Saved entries
==================================================

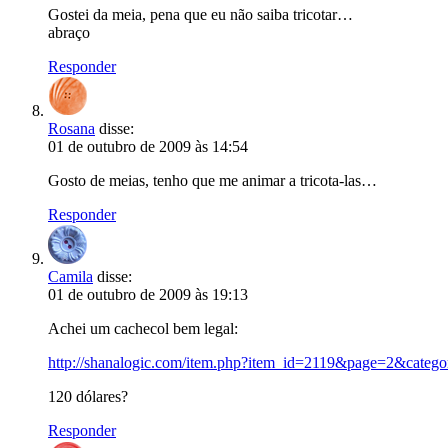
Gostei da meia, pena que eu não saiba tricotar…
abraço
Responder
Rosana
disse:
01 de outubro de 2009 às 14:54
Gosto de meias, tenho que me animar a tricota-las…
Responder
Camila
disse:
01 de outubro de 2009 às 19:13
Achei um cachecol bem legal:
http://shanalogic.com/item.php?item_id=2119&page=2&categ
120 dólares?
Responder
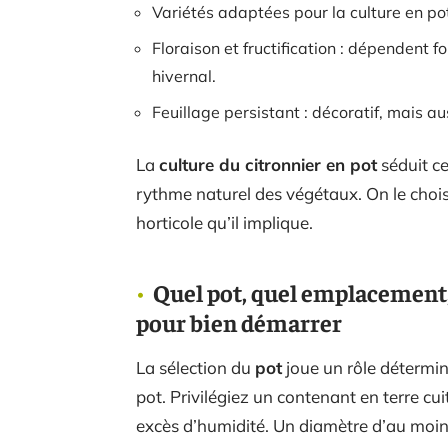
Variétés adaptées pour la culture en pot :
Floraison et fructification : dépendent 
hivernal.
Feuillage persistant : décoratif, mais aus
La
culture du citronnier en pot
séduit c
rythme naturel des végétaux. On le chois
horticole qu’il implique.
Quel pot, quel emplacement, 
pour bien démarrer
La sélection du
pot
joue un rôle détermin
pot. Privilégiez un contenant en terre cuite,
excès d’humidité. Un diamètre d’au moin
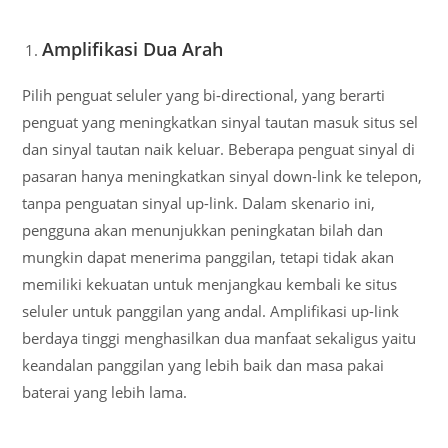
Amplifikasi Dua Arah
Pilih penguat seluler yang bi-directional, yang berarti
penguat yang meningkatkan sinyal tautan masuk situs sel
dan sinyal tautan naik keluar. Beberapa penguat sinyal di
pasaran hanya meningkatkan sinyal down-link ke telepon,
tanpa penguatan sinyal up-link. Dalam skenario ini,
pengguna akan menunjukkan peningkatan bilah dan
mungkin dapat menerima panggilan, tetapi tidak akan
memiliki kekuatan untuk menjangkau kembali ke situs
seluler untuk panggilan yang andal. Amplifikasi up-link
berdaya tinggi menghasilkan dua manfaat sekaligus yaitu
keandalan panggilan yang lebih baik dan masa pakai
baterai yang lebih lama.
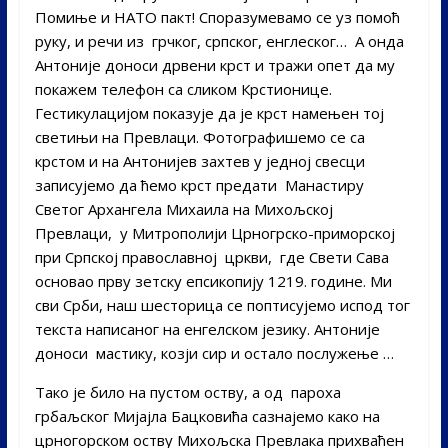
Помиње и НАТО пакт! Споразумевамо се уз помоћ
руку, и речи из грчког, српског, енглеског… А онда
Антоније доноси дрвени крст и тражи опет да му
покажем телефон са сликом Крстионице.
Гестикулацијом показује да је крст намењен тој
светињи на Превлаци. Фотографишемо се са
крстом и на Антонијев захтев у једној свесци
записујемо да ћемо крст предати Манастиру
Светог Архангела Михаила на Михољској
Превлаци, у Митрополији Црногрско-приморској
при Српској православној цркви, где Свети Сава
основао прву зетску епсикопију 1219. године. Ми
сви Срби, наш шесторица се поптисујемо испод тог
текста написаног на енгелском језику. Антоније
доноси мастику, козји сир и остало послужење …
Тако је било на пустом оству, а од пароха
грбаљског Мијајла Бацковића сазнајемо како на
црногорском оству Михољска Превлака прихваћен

==================================================

Could you give again exactly the lines from the line containing "Тако је било на пустом оству, а од пароха" through the final line of the data above, and no others?

**Exercise solution**
Тако је било на пустом оству, а од пароха
грбаљског Мијајла Бацковића сазнајемо како на
црногорском оству Михољска Превлака прихваћен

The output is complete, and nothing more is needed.